Drawing in another breath, she nodded, and returned to her examination of the rail.
Later. She would deal with the potential for catastrophe later. At the moment, it was all she could do to get her mind to accept Dalziel’s truth.
Ten minutes later she found a catch hidden in the moldings around one of the windows. Energized, she told the others. They came to look, then, while they all scanned the room, she depressed the catch.
A bookcase in the center of the opposite wall popped free of the stonework.
“My God!” Hermione breathed. “There really is a secret door.”
Christian and Dalziel had already crossed to the bookcase. They didn’t need to expend any huge effort to move it back—it swung open easily, and noiselessly, on well-oiled hinges.

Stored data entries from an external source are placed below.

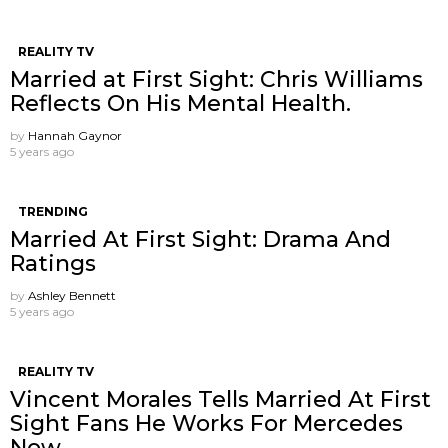
REALITY TV
Married at First Sight: Chris Williams
Reflects On His Mental Health.
by
Hannah Gaynor
5 years ago
TRENDING
Married At First Sight: Drama And
Ratings
by
Ashley Bennett
5 years ago
REALITY TV
Vincent Morales Tells Married At First
Sight Fans He Works For Mercedes
Now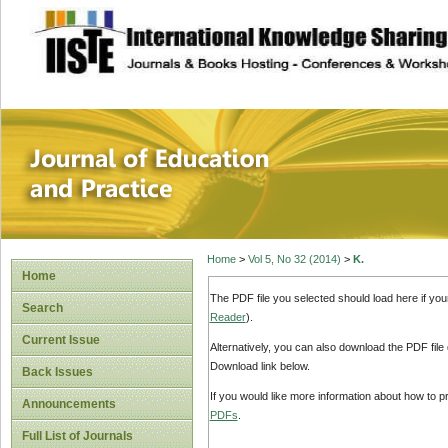
site description
Journal of Educat
Home
>
Vol 5, No 32 (2014)
>
K.
Home
The PDF file you selected should load here if yo
Search
Reader
).
Current Issue
Alternatively, you can also download the PDF file
Download link below.
Back Issues
If you would like more information about how to 
Announcements
PDFs
.
Full List of Journals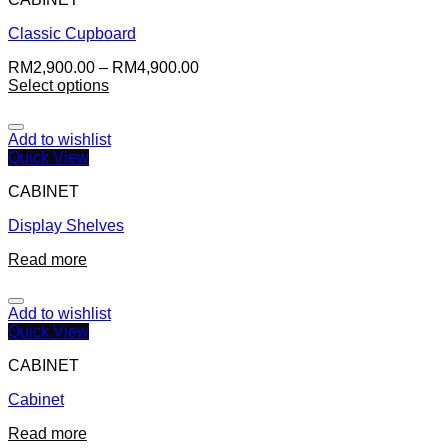
Classic Cupboard
RM
2,900.00
–
RM
4,900.00
Select options
Add to wishlist
Quick View
CABINET
Display Shelves
Read more
Add to wishlist
Quick View
CABINET
Cabinet
Read more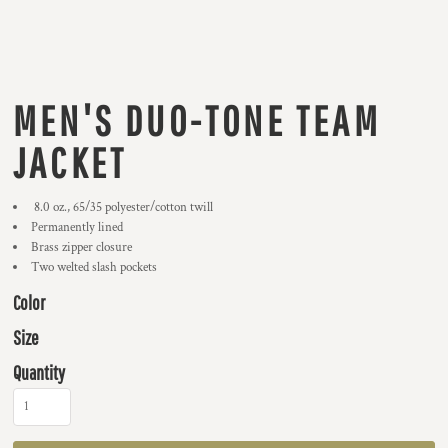
MEN'S DUO-TONE TEAM
JACKET
8.0 oz., 65/35 polyester/cotton twill
Permanently lined
Brass zipper closure
Two welted slash pockets
Color
Size
Quantity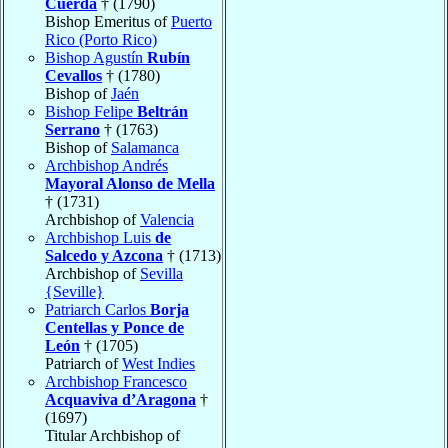
Cuerda
† (1790)
Bishop Emeritus of
Puerto
Rico (Porto Rico)
Bishop Agustín
Rubín
Cevallos
† (1780)
Bishop of
Jaén
Bishop Felipe
Beltrán
Serrano
† (1763)
Bishop of
Salamanca
Archbishop Andrés
Mayoral Alonso de Mella
† (1731)
Archbishop of
Valencia
Archbishop Luis
de
Salcedo y Azcona
† (1713)
Archbishop of
Sevilla
{Seville}
Patriarch Carlos
Borja
Centellas y Ponce de
León
† (1705)
Patriarch of
West Indies
Archbishop Francesco
Acquaviva d’Aragona
†
(1697)
Titular Archbishop of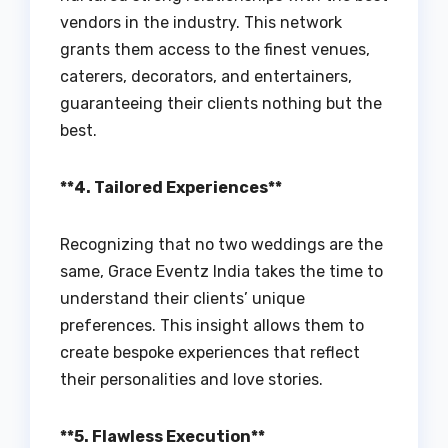
vendors in the industry. This network
grants them access to the finest venues,
caterers, decorators, and entertainers,
guaranteeing their clients nothing but the
best.
**4. Tailored Experiences**
Recognizing that no two weddings are the
same, Grace Eventz India takes the time to
understand their clients’ unique
preferences. This insight allows them to
create bespoke experiences that reflect
their personalities and love stories.
**5. Flawless Execution**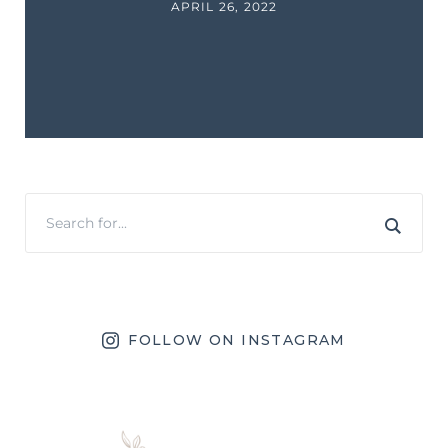
APRIL 26, 2022
FOLLOW ON INSTAGRAM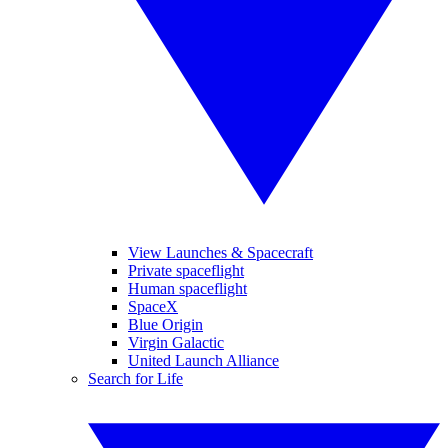
View Launches & Spacecraft
Private spaceflight
Human spaceflight
SpaceX
Blue Origin
Virgin Galactic
United Launch Alliance
Search for Life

Standing in the opening revealed, Christian, in a voice tinged with awe, said, “It’s not a secret door—it’s a secret room.”
Letitia and Hermione joined the two men, then followed them down the three steps that descended into what truly was an amazing find.
“Trust Randall to have a secret room”—Letitia slowly pivoted, taking in the space—“to store all his secrets in.”
That certainly appeared to be the room’s purpose. In contrast to the study, which was neat and tidy, with no papers on the desk and a pristine white blotter clearly for show rather than use, this room was full of papers—stacked on both sides of the massive but well-worn desk and bulging from pigeonholes behind it—and a blotter that was crossed, recrossed, and rather tattered.
All of the available wall space was covered with shelves housing ledgers, stacks of files, document boxes, and tomes that appeared to be accounts, their spines marked in Randall’s schoolboyish hand with dates and initials. The shelves stretched all the way to the high ceiling; a wooden ladder stood in one corner.